Competence: The foods on the menu are determined according to the skill and experience level of the employees. For example; dinner menus can be served with sauces. The knowledge of the kitchen staff is important in the preparation of sauces and dishes. Waiters should know the methods of preparation of food as well as cooks. 
All those who work both in the foreground and in the background must be very well trained. Cooks and waiters must work as a team. Because the food begins to be cooked in the kitchen and is completed at the table. Guests are satisfied with the presentation of well-cooked dishes on the table. Table preparation is also part of the service. Chefs should know all cooking techniques well, and they should also time the dishes very well when using French service.
Guest structure: Guests can be couples and working people, tourists or locals who have come to enjoy an enjoyable dinner. 
Service type: It can be American, British, Russian or French service.
Sapper Menu 
Apart from the main meals listed above, there are also time-based menus. One of them is the sapper menu. It means a late night meal. For example; It's like going to a tripe shop after midnight in Turkey and drinking tripe soup.
Easily digestible food is served at this meal. Such as pan varieties, lean fries or soups.
What are the Menu Types in Accommodation, Food and Beverage Businesses?
Branch Menu 
Branch menu is widely practiced today. It is the type of menu that people prefer on weekends.
The word branch is derived by combining the words breakfast and lanch. Buffet form application 
is common. 
It is generally applied in hotel businesses. Instead of breakfast and lunch, it is served as a single meal between 10:00 and 14:00. Both breakfast type foods and main course type foods and desserts are offered. Meal time is quite long.
Christmas or New Year's Menus
There are also Christmas and New Year's menus that can be associated with time. It is also possible to examine this menu type in the special menu.

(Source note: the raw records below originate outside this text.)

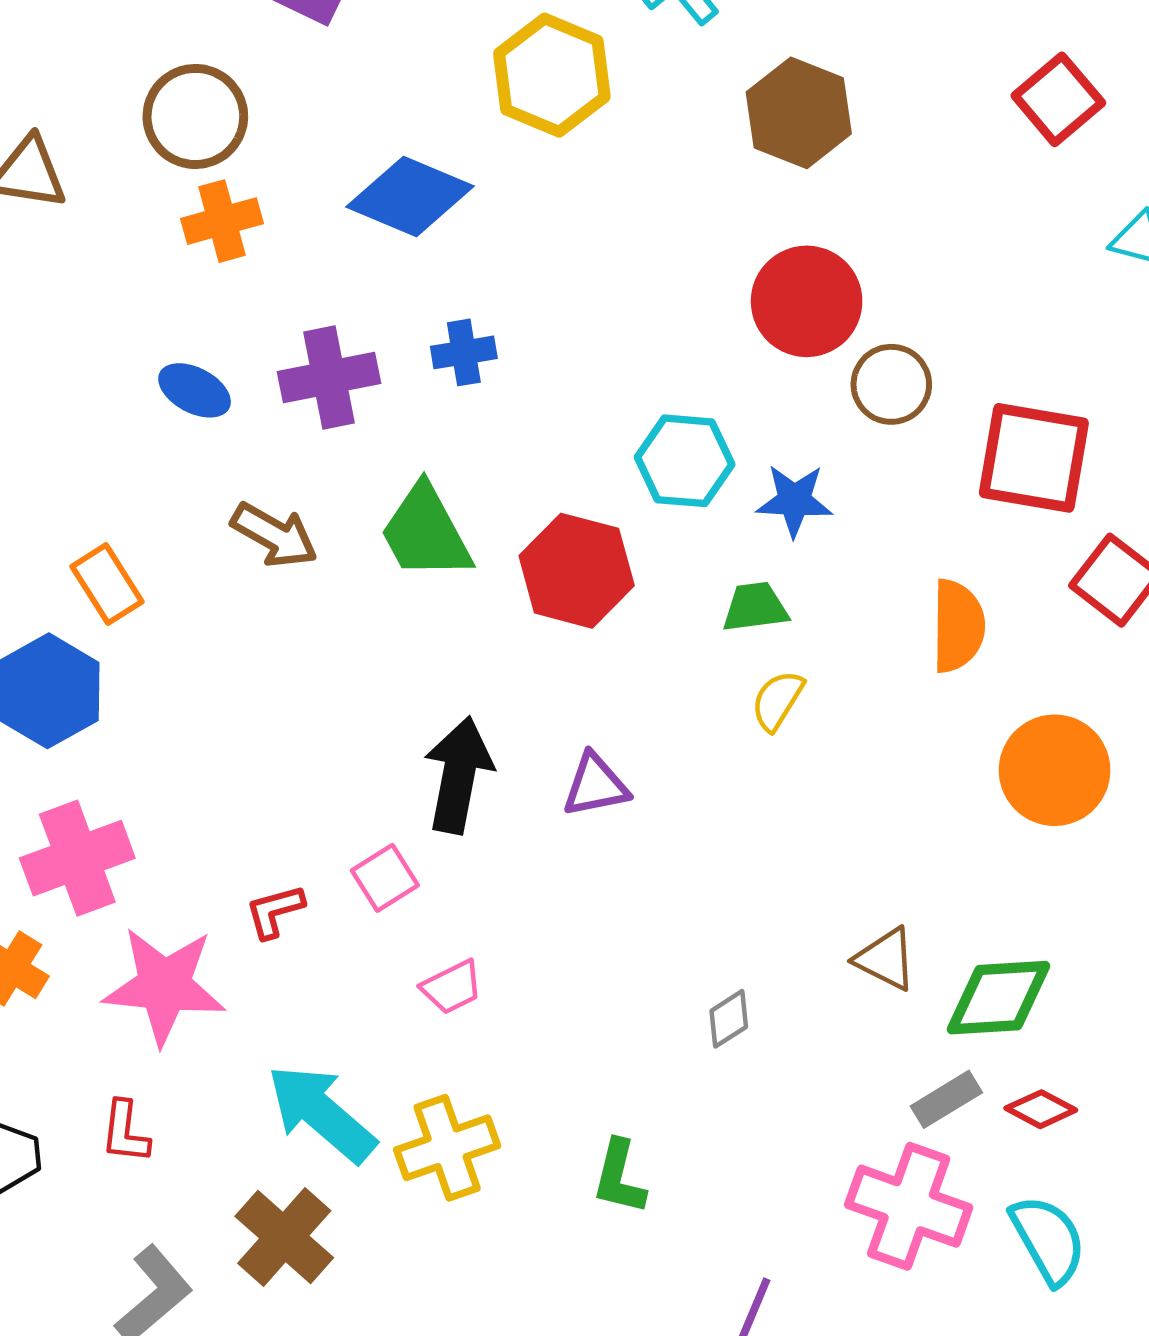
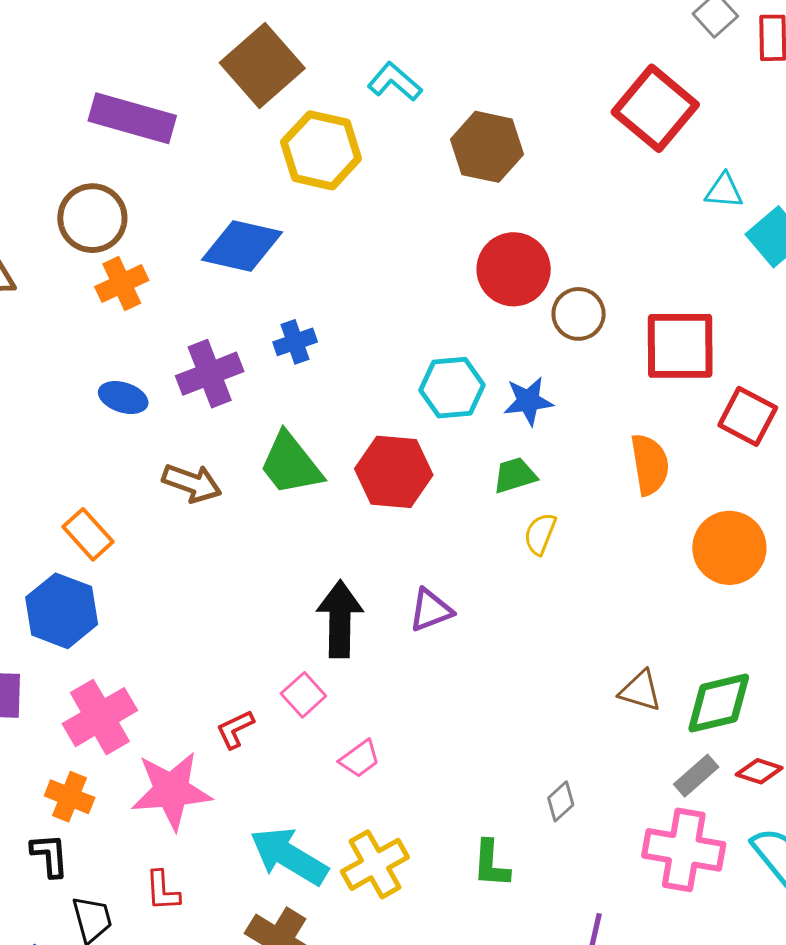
red square: (1058, 99) -> (655, 108), size x1.4
gray diamond: (729, 1019) -> (561, 801), moved

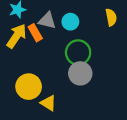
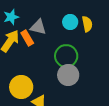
yellow semicircle: (111, 17) -> (87, 24), moved
cyan circle: (70, 22) -> (70, 22), moved

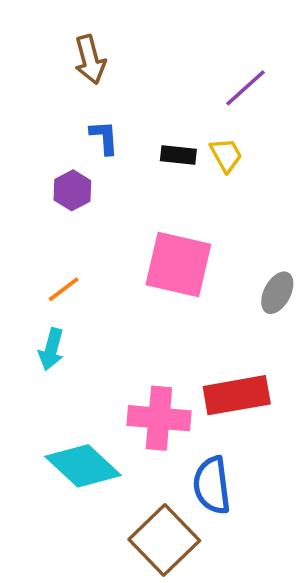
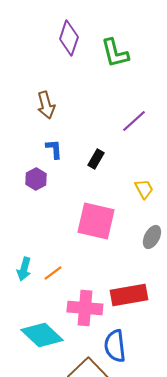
black rectangle: (178, 155) -> (96, 159), turned -66
yellow trapezoid: (226, 155) -> (144, 189), moved
orange line: (64, 289) -> (53, 273), moved

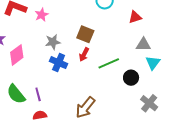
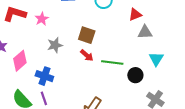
gray triangle: (143, 45) -> (145, 32), moved
red arrow: (84, 54) -> (87, 55), turned -72
blue cross: (59, 63) -> (44, 76), moved
green line: (109, 63) -> (112, 63), turned 35

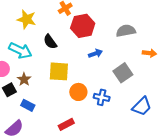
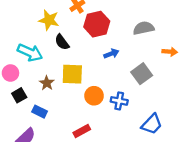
yellow star: (26, 19) -> (49, 20), moved
brown star: (24, 79) -> (47, 83), moved
blue trapezoid: (142, 106) -> (152, 124), moved

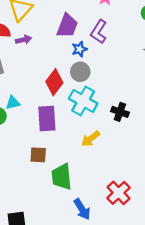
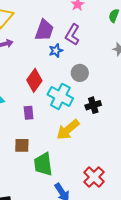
gray circle: (80, 72) -> (80, 73), moved
black cross: (120, 112) -> (93, 105), turned -35
purple rectangle: (47, 118) -> (29, 113), size x0.6
yellow arrow: (91, 139) -> (68, 130), size x1.4

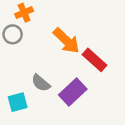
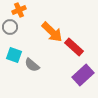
purple rectangle: (73, 92) -> (83, 75), moved
cyan square: (18, 102) -> (14, 55), moved, turned 35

Menu Type: Special invitation menu should be “table d'hote” menu. Since alcoholic beverages will be drunk frequently, the meals on the menu should be meals taken with alcohol. Meals and side dishes served with these dishes should be typical foods of this special day.
They are children's menus, government or institution menus, cocktail menus, room service and ethnic menus.
Has Chef Ahmet Ozemir NOTE:
Mr. I would like to thank Halide MERAKLI for her work and wish her success in her work. It will be accepted as a resource by the relevant businesses and employees in gastronomy and tourism and will definitely be considered as a useful work.